Does a client cache the IP of a CNAME DNS request or the other domain

cname-recorddomain-name-system

I am contemplating using two different DNS hosts and am curious as to how a client system would cache the CNAME record. The reason I am going this route is that a primary domain that I would like to use is already hosted in one DNS service but the application is hosted in another service that has its own DNS handling that is integrated with the services.

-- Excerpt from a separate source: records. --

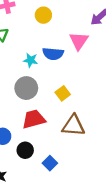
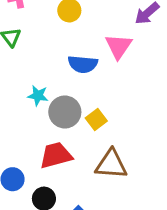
cyan star: (31, 60) -> (38, 96), moved
gray circle: (26, 88) -> (65, 112), moved

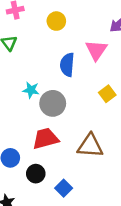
blue semicircle: (83, 64) -> (67, 65), turned 90
yellow square: (96, 119) -> (107, 94), moved

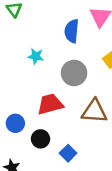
gray circle: (53, 103) -> (74, 73), moved

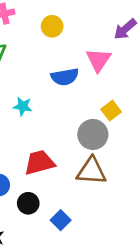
blue semicircle: (72, 31) -> (65, 77), turned -105
gray circle: (74, 73) -> (93, 134), moved

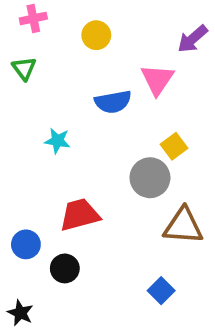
brown triangle: (91, 171) -> (183, 226), moved
blue square: (61, 220) -> (161, 291), moved

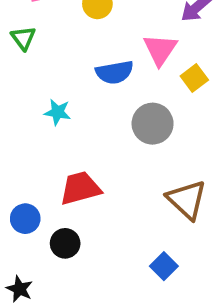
yellow square: (174, 146) -> (194, 78), moved
gray circle: (150, 178) -> (153, 124), moved
brown triangle: (183, 226) -> (187, 200), turned 39

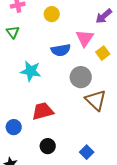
cyan star: (58, 112) -> (31, 71), size x1.5
brown triangle: (187, 200) -> (96, 100), moved
black circle: (65, 243) -> (48, 146), moved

Specifically what I am looking to understand is, if friendly.abc.com is a CNAME record that points to long-ugly-url.hosted-service.com which is itself hosted (DNS and application) on another service with an IP of 1.2.3.4, will the clients accessing friendly.abc.com be caching long-ugly-url.hosted-service.com or 1.2.3.4? The reason I ask is that if it is the former, then the long-ugly-url.hosted-service.com A record can have a short TTL and it can be changed quickly while the friendly.abc.com can be set at a higher TTL but still have changes "propagated" quickly. If it is the latter, then both would need to have short TTLs for responsible clients to see the changes quickly.

Best Answer

I would say both. Implementations might vary but considering that the whole point of caching is not to fetch something which you have already done so a moment ago, it seems illogical for a client to get a CNAME and A record and throw away one or the other. I am using the term 'client' vaguely here as you have it in your question, but the implementation could vary whether we are talking about a dns resolver (such as dig, nslookup), application dns caching (such as browsers), dns caching server( eg. BIND) etc. If you want to be certain, you have either to rely on the documentation of the particular client or do your own testing.

In my case I tested it on BIND9. The simple testing technique I used is, first I flushed all the dns entries in the cache and then made a DNS query, finally dumped the dns cache for investigation. As you can see below, both the CNAME and A records were cached. The TTL does not match the actual TTL stored on the authoritative zone file because I am getting my DNS through forwarding, which means the dns entries I am getting could be coming from the remote DNS servers cache as well.


ns1 bind # rndc flush && dig www.bbc.co.uk +nodnssec && rndc dumpdb
;; ANSWER SECTION:
www.bbc.co.uk.      238 IN  CNAME   www.bbc.net.uk.
www.bbc.net.uk.     166 IN  A   212.58.246.55
www.bbc.net.uk.     166 IN  A   212.58.246.54

ns1 bind # grep www.bbc.co.uk named_dump.db 
www.bbc.co.uk.      234 CNAME   www.bbc.net.uk.